Supplied data ▸
::::

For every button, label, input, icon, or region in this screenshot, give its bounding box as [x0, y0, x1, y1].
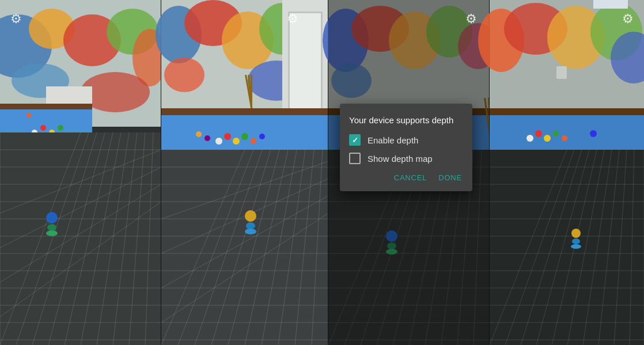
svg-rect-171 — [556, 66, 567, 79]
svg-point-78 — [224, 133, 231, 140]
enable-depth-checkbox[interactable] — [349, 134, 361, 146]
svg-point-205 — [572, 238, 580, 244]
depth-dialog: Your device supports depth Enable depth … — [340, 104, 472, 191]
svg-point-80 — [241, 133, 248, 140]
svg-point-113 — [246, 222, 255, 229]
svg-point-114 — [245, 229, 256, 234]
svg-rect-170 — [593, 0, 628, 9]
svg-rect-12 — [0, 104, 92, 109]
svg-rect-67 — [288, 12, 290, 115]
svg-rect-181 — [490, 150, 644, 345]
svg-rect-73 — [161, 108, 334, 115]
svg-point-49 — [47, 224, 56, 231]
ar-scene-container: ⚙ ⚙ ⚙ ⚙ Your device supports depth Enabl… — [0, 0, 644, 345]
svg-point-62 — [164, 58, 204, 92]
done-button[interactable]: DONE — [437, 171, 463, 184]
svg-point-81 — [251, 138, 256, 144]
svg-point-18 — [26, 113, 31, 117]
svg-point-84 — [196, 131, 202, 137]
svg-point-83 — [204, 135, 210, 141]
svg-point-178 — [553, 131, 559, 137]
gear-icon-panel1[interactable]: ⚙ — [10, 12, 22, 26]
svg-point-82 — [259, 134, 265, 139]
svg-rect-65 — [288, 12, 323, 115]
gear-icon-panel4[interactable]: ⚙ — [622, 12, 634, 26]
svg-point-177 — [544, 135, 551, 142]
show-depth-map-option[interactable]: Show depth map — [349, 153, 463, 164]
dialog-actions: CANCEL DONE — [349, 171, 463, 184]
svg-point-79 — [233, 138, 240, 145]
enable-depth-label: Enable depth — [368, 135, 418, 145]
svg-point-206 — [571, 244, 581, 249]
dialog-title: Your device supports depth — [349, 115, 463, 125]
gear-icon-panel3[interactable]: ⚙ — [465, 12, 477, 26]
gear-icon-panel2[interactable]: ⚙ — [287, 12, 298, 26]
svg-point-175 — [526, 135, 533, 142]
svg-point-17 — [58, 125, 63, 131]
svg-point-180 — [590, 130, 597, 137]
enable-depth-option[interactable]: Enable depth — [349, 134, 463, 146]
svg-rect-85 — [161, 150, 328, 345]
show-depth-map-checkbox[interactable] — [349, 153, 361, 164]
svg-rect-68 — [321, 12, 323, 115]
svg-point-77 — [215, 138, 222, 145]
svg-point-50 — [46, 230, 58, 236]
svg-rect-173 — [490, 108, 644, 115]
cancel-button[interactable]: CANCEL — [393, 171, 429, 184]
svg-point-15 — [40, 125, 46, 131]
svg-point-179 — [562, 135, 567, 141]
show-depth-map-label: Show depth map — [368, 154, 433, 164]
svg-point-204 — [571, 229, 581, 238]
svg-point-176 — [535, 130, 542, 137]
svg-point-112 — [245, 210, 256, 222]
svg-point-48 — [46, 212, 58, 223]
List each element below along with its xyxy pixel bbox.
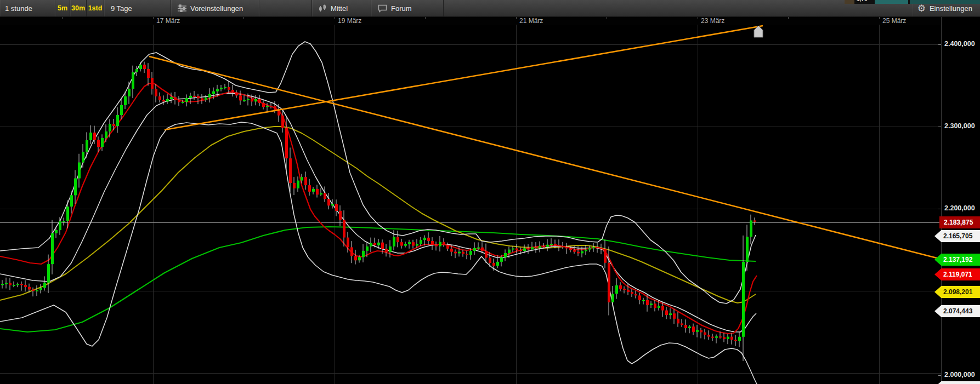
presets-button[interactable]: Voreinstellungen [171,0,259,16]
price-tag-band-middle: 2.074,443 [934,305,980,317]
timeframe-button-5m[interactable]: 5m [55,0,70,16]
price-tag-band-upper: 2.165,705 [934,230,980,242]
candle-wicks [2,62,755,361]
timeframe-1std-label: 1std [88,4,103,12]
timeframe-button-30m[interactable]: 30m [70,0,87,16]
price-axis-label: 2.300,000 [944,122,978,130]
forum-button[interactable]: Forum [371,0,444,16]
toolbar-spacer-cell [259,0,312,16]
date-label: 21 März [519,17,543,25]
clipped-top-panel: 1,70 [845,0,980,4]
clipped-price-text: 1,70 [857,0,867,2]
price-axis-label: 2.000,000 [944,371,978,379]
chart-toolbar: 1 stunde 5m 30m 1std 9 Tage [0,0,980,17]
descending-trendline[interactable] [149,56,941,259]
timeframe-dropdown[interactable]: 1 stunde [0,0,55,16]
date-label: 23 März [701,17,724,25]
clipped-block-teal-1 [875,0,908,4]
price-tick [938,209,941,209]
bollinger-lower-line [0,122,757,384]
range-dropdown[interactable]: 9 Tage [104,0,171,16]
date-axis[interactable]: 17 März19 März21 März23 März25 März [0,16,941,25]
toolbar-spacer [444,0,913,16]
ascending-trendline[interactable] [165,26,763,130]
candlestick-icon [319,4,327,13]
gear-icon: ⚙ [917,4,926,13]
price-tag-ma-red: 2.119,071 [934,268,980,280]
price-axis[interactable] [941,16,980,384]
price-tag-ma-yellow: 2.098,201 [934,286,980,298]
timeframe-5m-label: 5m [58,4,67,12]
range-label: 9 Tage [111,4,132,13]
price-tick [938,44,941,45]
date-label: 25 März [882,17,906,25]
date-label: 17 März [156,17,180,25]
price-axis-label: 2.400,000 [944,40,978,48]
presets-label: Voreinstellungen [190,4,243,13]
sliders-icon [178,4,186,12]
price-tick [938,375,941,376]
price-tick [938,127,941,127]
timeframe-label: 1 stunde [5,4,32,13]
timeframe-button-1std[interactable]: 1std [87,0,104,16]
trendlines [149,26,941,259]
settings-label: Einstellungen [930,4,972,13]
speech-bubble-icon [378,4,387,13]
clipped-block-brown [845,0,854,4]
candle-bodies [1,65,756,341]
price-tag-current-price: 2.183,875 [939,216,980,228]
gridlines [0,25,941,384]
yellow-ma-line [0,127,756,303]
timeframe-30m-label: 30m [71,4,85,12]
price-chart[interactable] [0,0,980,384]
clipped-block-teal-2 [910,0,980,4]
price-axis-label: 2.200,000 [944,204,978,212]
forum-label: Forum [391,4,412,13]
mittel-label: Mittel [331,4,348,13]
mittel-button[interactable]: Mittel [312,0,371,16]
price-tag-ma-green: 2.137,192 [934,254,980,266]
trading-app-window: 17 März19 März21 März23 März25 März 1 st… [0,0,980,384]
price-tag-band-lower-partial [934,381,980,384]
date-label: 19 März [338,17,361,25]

::::

Work instruction ▸ Copy every record exactly; no pictures.

Your response ▸
For every button, label, input, icon, or region in this screenshot, give its bounding box as [x0, y0, x1, y1].
svg-rect-171 — [556, 66, 567, 79]
svg-point-78 — [224, 133, 231, 140]
enable-depth-checkbox[interactable] — [349, 134, 361, 146]
svg-point-205 — [572, 238, 580, 244]
depth-dialog: Your device supports depth Enable depth … — [340, 104, 472, 191]
svg-point-80 — [241, 133, 248, 140]
svg-point-113 — [246, 222, 255, 229]
svg-point-114 — [245, 229, 256, 234]
svg-rect-170 — [593, 0, 628, 9]
svg-rect-12 — [0, 104, 92, 109]
svg-rect-67 — [288, 12, 290, 115]
svg-rect-181 — [490, 150, 644, 345]
svg-rect-73 — [161, 108, 334, 115]
svg-point-49 — [47, 224, 56, 231]
ar-scene-container: ⚙ ⚙ ⚙ ⚙ Your device supports depth Enabl… — [0, 0, 644, 345]
svg-point-62 — [164, 58, 204, 92]
done-button[interactable]: DONE — [437, 171, 463, 184]
svg-point-81 — [251, 138, 256, 144]
svg-point-18 — [26, 113, 31, 117]
svg-point-84 — [196, 131, 202, 137]
svg-point-83 — [204, 135, 210, 141]
svg-point-178 — [553, 131, 559, 137]
gear-icon-panel1[interactable]: ⚙ — [10, 12, 22, 26]
svg-point-82 — [259, 134, 265, 139]
svg-rect-65 — [288, 12, 323, 115]
gear-icon-panel4[interactable]: ⚙ — [622, 12, 634, 26]
svg-point-177 — [544, 135, 551, 142]
show-depth-map-option[interactable]: Show depth map — [349, 153, 463, 164]
dialog-actions: CANCEL DONE — [349, 171, 463, 184]
svg-point-79 — [233, 138, 240, 145]
enable-depth-label: Enable depth — [368, 135, 418, 145]
svg-point-206 — [571, 244, 581, 249]
dialog-title: Your device supports depth — [349, 115, 463, 125]
gear-icon-panel3[interactable]: ⚙ — [465, 12, 477, 26]
gear-icon-panel2[interactable]: ⚙ — [287, 12, 298, 26]
svg-point-175 — [526, 135, 533, 142]
svg-point-17 — [58, 125, 63, 131]
svg-point-180 — [590, 130, 597, 137]
enable-depth-option[interactable]: Enable depth — [349, 134, 463, 146]
svg-rect-85 — [161, 150, 328, 345]
show-depth-map-checkbox[interactable] — [349, 153, 361, 164]
svg-rect-68 — [321, 12, 323, 115]
svg-point-77 — [215, 138, 222, 145]
svg-point-50 — [46, 230, 58, 236]
svg-rect-173 — [490, 108, 644, 115]
cancel-button[interactable]: CANCEL — [393, 171, 429, 184]
svg-point-15 — [40, 125, 46, 131]
svg-point-179 — [562, 135, 567, 141]
show-depth-map-label: Show depth map — [368, 154, 433, 164]
svg-point-204 — [571, 229, 581, 238]
svg-point-176 — [535, 130, 542, 137]
svg-point-112 — [245, 210, 256, 222]
svg-point-48 — [46, 212, 58, 223]
List each element below along with its xyxy pixel bbox.
presets-button[interactable]: Voreinstellungen [171,0,259,16]
price-tag-band-middle: 2.074,443 [934,305,980,317]
timeframe-button-5m[interactable]: 5m [55,0,70,16]
price-tag-band-upper: 2.165,705 [934,230,980,242]
candle-wicks [2,62,755,361]
timeframe-1std-label: 1std [88,4,103,12]
timeframe-button-30m[interactable]: 30m [70,0,87,16]
price-axis-label: 2.300,000 [944,122,978,130]
forum-button[interactable]: Forum [371,0,444,16]
toolbar-spacer-cell [259,0,312,16]
date-label: 21 März [519,17,543,25]
clipped-top-panel: 1,70 [845,0,980,4]
clipped-price-text: 1,70 [857,0,867,2]
price-axis-label: 2.000,000 [944,371,978,379]
chart-toolbar: 1 stunde 5m 30m 1std 9 Tage [0,0,980,17]
descending-trendline[interactable] [149,56,941,259]
timeframe-dropdown[interactable]: 1 stunde [0,0,55,16]
date-label: 23 März [701,17,724,25]
clipped-block-teal-1 [875,0,908,4]
price-tick [938,209,941,209]
bollinger-lower-line [0,122,757,384]
range-dropdown[interactable]: 9 Tage [104,0,171,16]
date-axis[interactable]: 17 März19 März21 März23 März25 März [0,16,941,25]
toolbar-spacer [444,0,913,16]
ascending-trendline[interactable] [165,26,763,130]
candlestick-icon [319,4,327,13]
gear-icon: ⚙ [917,4,926,13]
price-tag-ma-red: 2.119,071 [934,268,980,280]
price-axis[interactable] [941,16,980,384]
price-tag-ma-yellow: 2.098,201 [934,286,980,298]
timeframe-5m-label: 5m [58,4,67,12]
range-label: 9 Tage [111,4,132,13]
price-tick [938,44,941,45]
date-label: 25 März [882,17,906,25]
date-label: 17 März [156,17,180,25]
price-axis-label: 2.400,000 [944,40,978,48]
presets-label: Voreinstellungen [190,4,243,13]
sliders-icon [178,4,186,12]
price-tick [938,375,941,376]
price-tick [938,127,941,127]
timeframe-label: 1 stunde [5,4,32,13]
timeframe-button-1std[interactable]: 1std [87,0,104,16]
trendlines [149,26,941,259]
settings-label: Einstellungen [930,4,972,13]
speech-bubble-icon [378,4,387,13]
clipped-block-brown [845,0,854,4]
candle-bodies [1,65,756,341]
price-tag-current-price: 2.183,875 [939,216,980,228]
gridlines [0,25,941,384]
yellow-ma-line [0,127,756,303]
timeframe-30m-label: 30m [71,4,85,12]
price-chart[interactable] [0,0,980,384]
clipped-block-teal-2 [910,0,980,4]
price-axis-label: 2.200,000 [944,204,978,212]
forum-label: Forum [391,4,412,13]
mittel-label: Mittel [331,4,348,13]
mittel-button[interactable]: Mittel [312,0,371,16]
price-tag-ma-green: 2.137,192 [934,254,980,266]
trading-app-window: 17 März19 März21 März23 März25 März 1 st… [0,0,980,384]
price-tag-band-lower-partial [934,381,980,384]
date-label: 19 März [338,17,361,25]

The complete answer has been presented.